Someone asks, "Can you hear the difference?" and the room instantly divides. That's because this single question is actually doing the work of three.
Is there a change in the signal that measurements indicate at the load? (If physics doesn't allow it, you can't hear it.)
Can you detect that change in short, level-matched, controlled trials such as ABX?
Does that change matter over time — the kind of change you'll notice after an hour, a week, or a month, when you stop hunting for it and start listening?
This framework gives those three questions names: Threshold 1 (measurable), Threshold 2 (audible), and Threshold 3 (livable). These thresholds stack, but they do not always align, which is why one number, one sweep, or one test can end up being mistaken for the whole story.
Why These Arguments Go Straight to Nowhere
At some point, when you scan through yet another forum thread: "Is it Better or Placebo!", you realize you'd rather discuss politics at the Thanksgiving dinner table than take the bait and hit the 'Reply' button. It's usually the same loop, same cast, and the same predictable moves: someone posts a measurement, someone else counters with a listening experience, someone demands an ABX test, and then a goofy meme makes its appearance. These threads eventually devolve into a leg-lifting contest with everyone staking out their territory and daring the others to cross it. Wash, rinse, repeat.
But the interesting part is: nobody is actually wrong...
The measurement advocates are right that physics matters. The ABX camp is right that controlled testing can help isolate bias. And the listening crowd is right that some gear just feels more engaging than others.
So why does every conversation about subjectivity vs objectivity feel like we’re talking past one another?
The Three Thresholds
I've been chewing on these questions for decades, hunting for the 'why.' My own experience — as well as direct feedback from thousands of fellow audiophiles — kept highlighting a gap that measurements and quick tests didn’t appear to account for.

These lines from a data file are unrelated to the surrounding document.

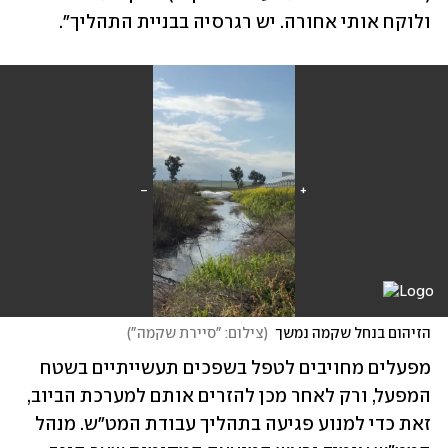
ולוקח אותי אחורה. יש רגרסיה בבניית התהליך".
הזיהום בנחל שקמה נמשך
(
צילום: "סיירת שקמה"
)
מפעלים מחויבים לטפל בשפכים תעשייתיים בשטח 
המפעל, ורק לאחר מכן להזרים אותם למערכת הביוב, 
זאת כדי למנוע פגיעה בתהליך עבודת המט"ש. מנהל 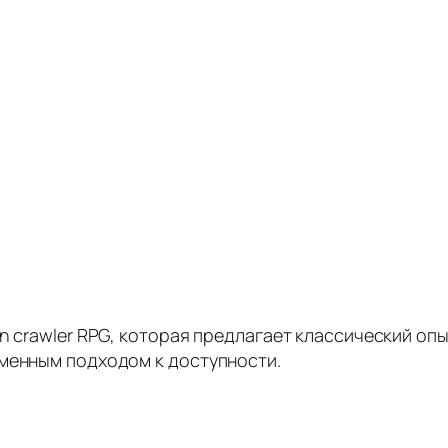
on crawler RPG, которая предлагает классический оп
еменным подходом к доступности.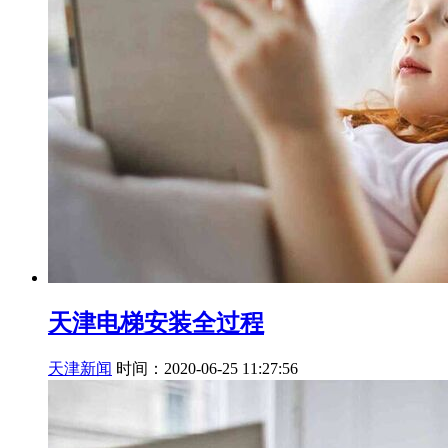
天津电梯安装全过程
天津新闻
时间：2020-06-25 11:27:56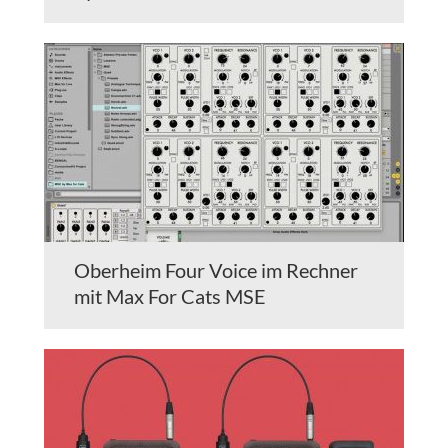
Oberheim Four Voice im Rechner
mit Max For Cats MSE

For years, I couldn't pin it down, so I kept gathering information on psychoacoustics, audio-adjacent sensory fields (especially vision), and cognitive science. The more I learned, the more it made sense to map what I found into three mental ‘buckets’.
It starts when someone asks "Is there a difference?"
They could mean: “Does it show up on an analyzer?” or “Can you pass a blind test?” or “Do you like it enough to want to live with it?”
Here is how I define the Three Thresholds:
Threshold 1: The Measurable (Domain of the Analyzer)
Can instrumentation see the change? Distortion products, noise spectra, impedance behavior, time-domain ringing, load interactions — things that exist whether anyone is listening or not. If physics doesn't allow it, you can't hear it. If a Threshold 1 claim is made, support it with the measurement(s).
Threshold 2: The Audible (Domain of Vigilance)
Can listeners reliably tell A from B under controlled conditions? Level-matching, rapid switching, ABX — short trials built to answer a specific question. It's powerful, but it also requires vigilance: you're on the hunt for a 'tell'. If a Threshold 2 claim is made, support it with the controlled detection method.
Threshold 3: The Livable (Domain of the Chair)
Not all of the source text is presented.